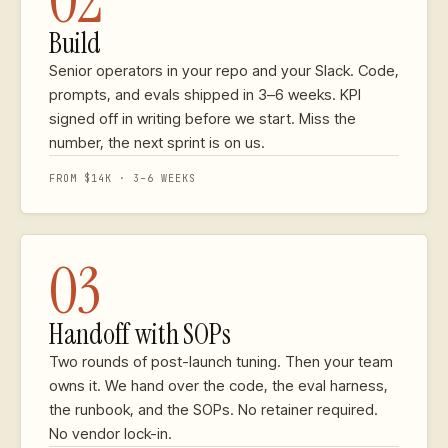
02
Build
Senior operators in your repo and your Slack. Code,
prompts, and evals shipped in 3–6 weeks. KPI
signed off in writing before we start. Miss the
number, the next sprint is on us.
FROM $14K · 3–6 WEEKS
03
Handoff with SOPs
Two rounds of post-launch tuning. Then your team
owns it. We hand over the code, the eval harness,
the runbook, and the SOPs. No retainer required.
No vendor lock-in.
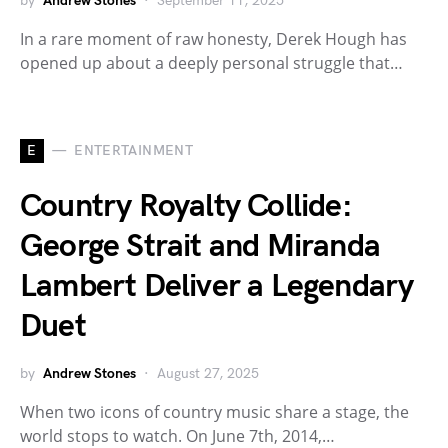
by
Andrew Stones
September 11, 2025
In a rare moment of raw honesty, Derek Hough has
opened up about a deeply personal struggle that…
E
ENTERTAINMENT
Country Royalty Collide:
George Strait and Miranda
Lambert Deliver a Legendary
Duet
by
Andrew Stones
August 27, 2025
When two icons of country music share a stage, the
world stops to watch. On June 7th, 2014,…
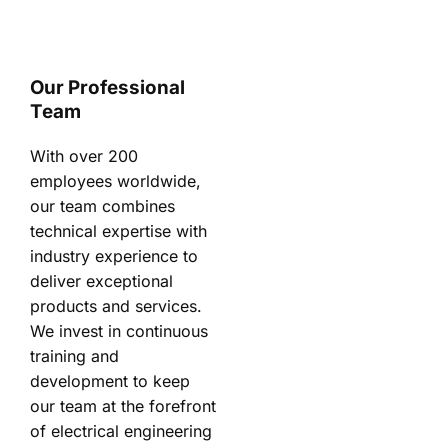
Our Professional
Team
With over 200
employees worldwide,
our team combines
technical expertise with
industry experience to
deliver exceptional
products and services.
We invest in continuous
training and
development to keep
our team at the forefront
of electrical engineering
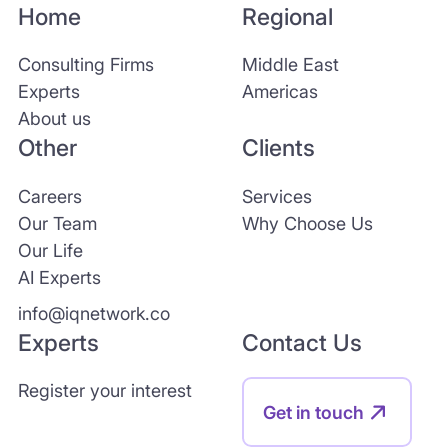
Home
Regional
Consulting Firms
Middle East
Experts
Americas
About us
Other
Clients
Careers
Services
Our Team
Why Choose Us
Our Life
AI Experts
info@iqnetwork.co
Experts
Contact Us
Register your interest
Get in touch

◆ Assigned task: Write out all the records exactly, omitting the images.

◆ Solution for this task:
02
Build
Senior operators in your repo and your Slack. Code,
prompts, and evals shipped in 3–6 weeks. KPI
signed off in writing before we start. Miss the
number, the next sprint is on us.
FROM $14K · 3–6 WEEKS
03
Handoff with SOPs
Two rounds of post-launch tuning. Then your team
owns it. We hand over the code, the eval harness,
the runbook, and the SOPs. No retainer required.
No vendor lock-in.
by
Andrew Stones
September 11, 2025
In a rare moment of raw honesty, Derek Hough has
opened up about a deeply personal struggle that…
E
ENTERTAINMENT
Country Royalty Collide:
George Strait and Miranda
Lambert Deliver a Legendary
Duet
by
Andrew Stones
August 27, 2025
When two icons of country music share a stage, the
world stops to watch. On June 7th, 2014,…
Our Professional
Team
With over 200
employees worldwide,
our team combines
technical expertise with
industry experience to
deliver exceptional
products and services.
We invest in continuous
training and
development to keep
our team at the forefront
of electrical engineering
Home
Regional
Consulting Firms
Middle East
Experts
Americas
About us
Other
Clients
Careers
Services
Our Team
Why Choose Us
Our Life
AI Experts
info@iqnetwork.co
Experts
Contact Us
Register your interest
Get in touch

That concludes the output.